A real estate purchase agreement is to buying a property as a lease is to renting a property: Both are binding legal contracts. While a lease is between a landlord and tenant, a purchase agreement is between a seller and buyer. Whenever a property is sold by one party and bought by another, a purchase agreement or sales agreement is part of the transaction.
The purchase agreement process
A potential homebuyer starts the purchase agreement process by making an offer on a property. If the buyer is using a real estate agent, the agent uses a standard state form. If the buyer isn't using an agent, they can make their own purchase agreement by obtaining a legal template online. If not using a Realtor, it's recommended you hire a real estate attorney to either draw up a purchase agreement or to at least look over the general template you might use and then provide legal advice.
What a real estate purchase agreement includes
A real estate purchase agreement includes all the details of the sale. What's typically included in the purchase agreement are the following:
- Seller and buyer names: The full legal names of both parties would be listed on the purchase agreement. If real estate agents are involved, their names and the real estate broker they work under will be listed on the purchase agreement as well.
- Description of the property: This includes the property address and a legal description of the property as what's found in the deed.
- Purchase price/purchase offer: This is the total sales price you're offering to pay for the property.
- Payment/financing terms: This tells the home seller how you intend to pay for the property. You could be an all-cash buyer (proof of funds would be required); you could be getting a loan, such as a conventional, jumbo, FHA, VA, or USDA loan; you could be assuming the seller's mortgage; or you could be entering a seller financing arrangement whereby you'd be making payments to the seller instead of a mortgage lender. If you'll be getting a mortgage, it's a good idea to be preapproved first so you can present your preapproval letter with your offer.

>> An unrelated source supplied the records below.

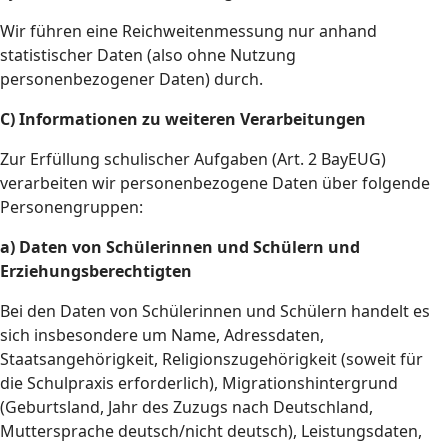
Wir führen eine Reichweitenmessung nur anhand
statistischer Daten (also ohne Nutzung
personenbezogener Daten) durch.
C) Informationen zu weiteren Verarbeitungen
Zur Erfüllung schulischer Aufgaben (Art. 2 BayEUG)
verarbeiten wir personenbezogene Daten über folgende
Personengruppen:
a) Daten von Schülerinnen und Schülern und
Erziehungsberechtigten
Bei den Daten von Schülerinnen und Schülern handelt es
sich insbesondere um Name, Adressdaten,
Staatsangehörigkeit, Religionszugehörigkeit (soweit für
die Schulpraxis erforderlich), Migrationshintergrund
(Geburtsland, Jahr des Zuzugs nach Deutschland,
Muttersprache deutsch/nicht deutsch), Leistungsdaten,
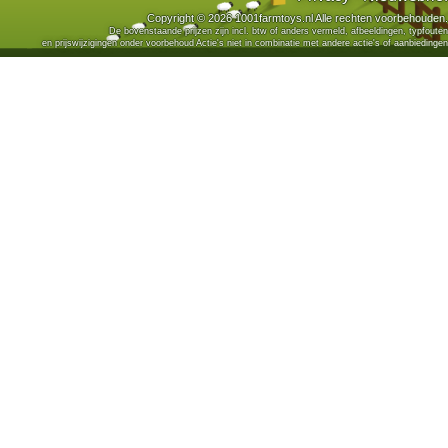
Copyright © 2026 1001farmtoys.nl Alle rechten voorbehouden.
De bovenstaande prijzen zijn incl. btw of anders vermeld, afbeeldingen, typfouten
en prijswijzigingen onder voorbehoud Actie's niet in combinatie met andere actie's of aanbiedingen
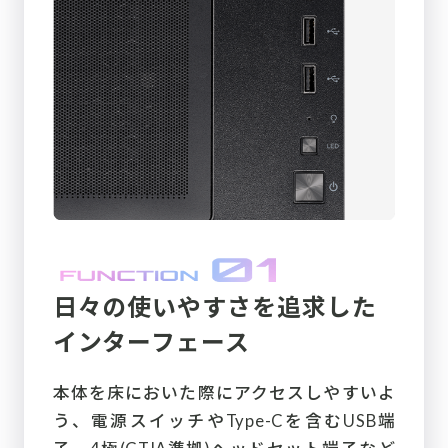
日々の使いやすさを追求した
インターフェース
本体を床においた際にアクセスしやすいよ
う、電源スイッチやType-Cを含むUSB端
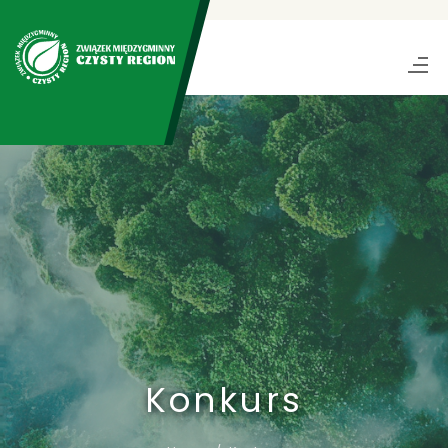
Konkurs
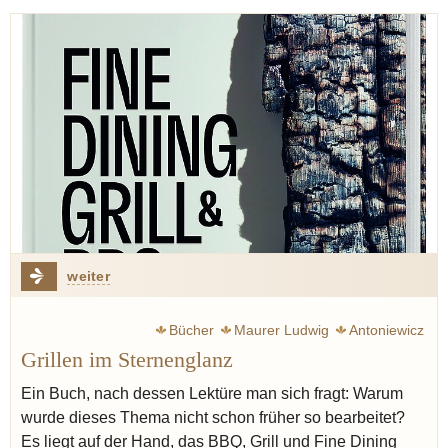
weiter
Bücher
Maurer Ludwig
Antoniewicz
Grillen im Sternenglanz
Ein Buch, nach dessen Lektüre man sich fragt: Warum
wurde dieses Thema nicht schon früher so bearbeitet?
Es liegt auf der Hand, das BBQ, Grill und Fine Dining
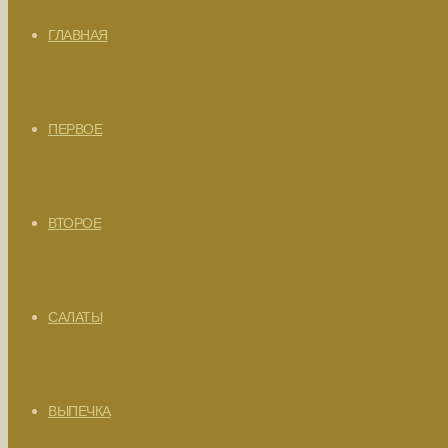
ГЛАВНАЯ
ПЕРВОЕ
ВТОРОЕ
САЛАТЫ
ВЫПЕЧКА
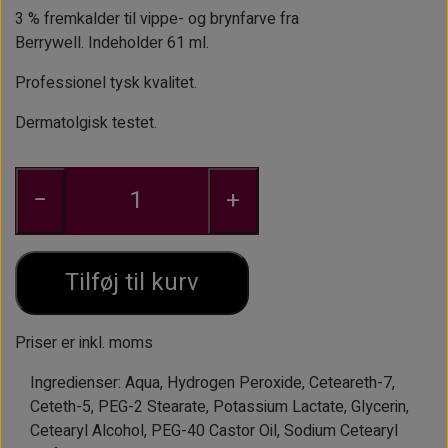
3 % fremkalder til vippe- og brynfarve fra
ØJENBRYNSBØRSTER
KOSMETIKFLASKER MM.
Berrywell. Indeholder 61 ml.
PINCETTER OG EPILATORER.
Professionel tysk kvalitet.
Dermatolgisk testet.
−
+
Tilføj til kurv
Priser er inkl. moms
Ingredienser: Aqua, Hydrogen Peroxide, Ceteareth-7,
Ceteth-5, PEG-2 Stearate, Potassium Lactate, Glycerin,
Cetearyl Alcohol, PEG-40 Castor Oil, Sodium Cetearyl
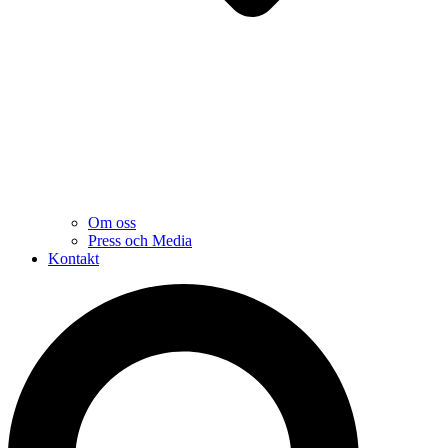
Om oss
Press och Media
Kontakt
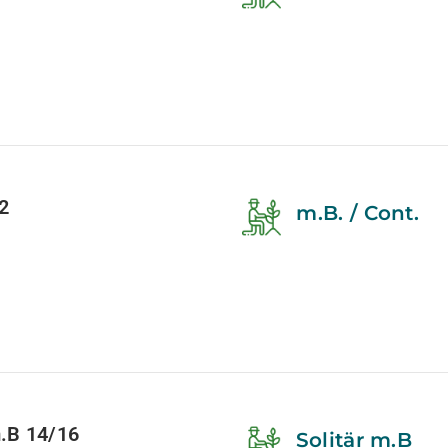
2
m.B. / Cont.
.B 14/16
Solitär m.B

- Earnest money deposit: This tells the seller how much money you'll put down, usually within three days after the seller accepts the offer. It lets the seller know you're serious about buying the property. The money typically goes into an escrow account, and the amount is usually 1% to 3% of the purchase price. If you back out of the deal for reasons not in the purchase agreement contract, you lose your earnest money to the seller.
- Contingencies: You can include as many contingencies (or conditions) as you like, but the more contingencies you include, the weaker your offer looks to the seller. Contingencies are for the buyer's benefit. For example, a financing contingency lets you out of the contract if you can't get a loan. An inspection contingency lets you out of the contract if, after having a home inspection, you don't like the condition the home is in. An appraisal contingency lets you out of the contract if the home appraises lower than your offer. A home sale contingency lets you out of the contract if you can't sell your current home.
- Closing costs: There are always costs involved in the purchase of a house. They typically run 2% to 6% of the purchase price and go toward agent commission, inspection fees, title insurance, attorney fees, etc. The purchase agreement lists who will pay the closing costs. Either the buyer or seller can pay them, or they can be shared. When the closing date will occur is also specified. A 30-day closing period is common, but this could be longer or shorter.
- Expiration date: It's a good idea to put an expiration date on the purchase agreement, which gives the seller a certain amount of time to respond. If there's no response by the deadline, the deal is off. Usually, 24 to 72 hours is good.
Other items can be included in the purchase agreement, such as whether any appliances or furnishings will be included with the sale, or perhaps whether the buyer will allow the seller to rent the property back for a specified time, typically to give the seller more time to complete the moving process. These extra items are often included after acceptance of the offer as addendums.
The next step of the purchase agreement process
After the potential buyer presents the purchase agreement contract to the seller, the seller can do any of the following: accept the offer, reject the offer, make a counteroffer that states the terms the seller would like changed, or ignore the offer until it expires.
If the seller accepts the offer, both parties sign the purchase agreement, and the property is "under contract."
If the seller rejects the offer, the deal is off.
If the seller counteroffers, the buyer can then accept, reject, or counter back with new terms. This process continues until the deal is off or both parties are in agreement and sign the purchase agreement.
The purchase agreement doesn't become a legal contract unless and until both parties sign it.
The Millionacres bottom line
Once you understand what's in a purchase agreement, you can be better prepared to make a complete offer on a property you wish to purchase. The more the terms are specified upfront in this legal document, the easier the transaction will likely be.